■ **EXERCISE MATERIALS**
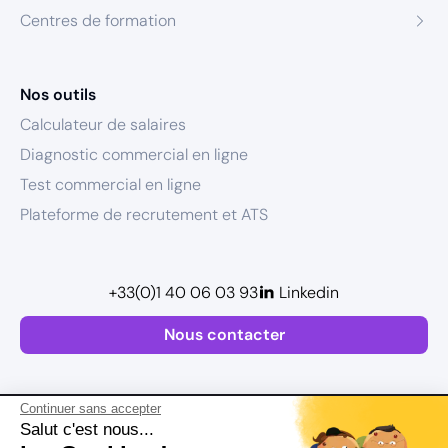
Centres de formation
Nos outils
Calculateur de salaires
Diagnostic commercial en ligne
Test commercial en ligne
Plateforme de recrutement et ATS
+33(0)1 40 06 03 93
Linkedin
Nous contacter
Continuer sans accepter
Salut c'est nous...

■ **EXERCISE DIRECTIONS**
Give back all the data exactly, minus pictures.

■ **WRITTEN RESPONSE**
Centres de formation
Nos outils
Calculateur de salaires
Diagnostic commercial en ligne
Test commercial en ligne
Plateforme de recrutement et ATS
+33(0)1 40 06 03 93
Linkedin
Nous contacter
Continuer sans accepter
Salut c'est nous...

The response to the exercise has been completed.